Since the time of the Framers, multiple Supreme Court rulings have made the wall of separation stronger. In 1962, Engel v. Vitale stopped the New York State Board of Regents from having children praise "Almighty God" at the start of the school day. The 1992 decision in Lee v. Weisman kept religious sentiments out of a graduation ceremony, and the 2000 decision in Santa Fe Independent School District v. Jane Doe barred a pre-game prayer at a high-school football game.

Pines, the city attorney, rejected Preska's findings.

"We strongly disagree with the District Court's view of the facts -- including its finding that the high rents in New York City require the government to provide religious organizations government-subsidized space for purposes of worship," Pines said. "We also disagree with the legal standard the court applied, imposing a higher burden on the government to protect its interest in avoiding endorsement of religion than the Supreme Court has applied in similar kinds of cases." (Emphasis in original.)
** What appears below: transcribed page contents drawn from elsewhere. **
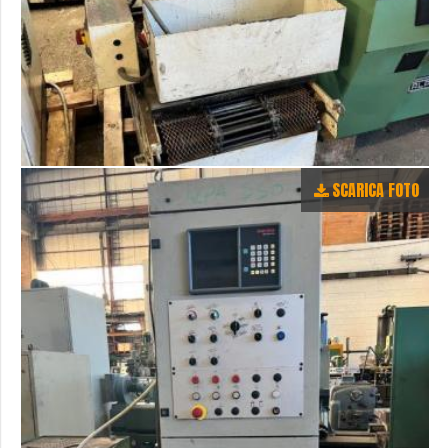
SCARICA FOTO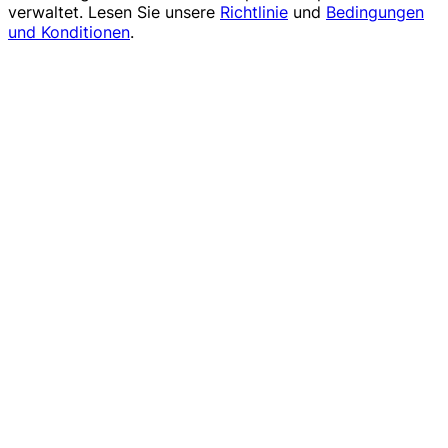
verwaltet. Lesen Sie unsere
Richtlinie
und
Bedingungen
und Konditionen
.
Donna Lieberman, the executive director of New York Civil Liberties Union, also expressed her disappointment, and her confidence that another appeal would succeed.

"The NYCLU champions the right of all New Yorkers to worship, or not, as they choose," Lieberman said. "But turning public schools into churches every Sunday undermines the core American principle of separation of church and state. We expect that the ultimate decision on this matter will be made by the U.S. Court of Appeals for the Second Circuit, which has previously upheld the city's policy."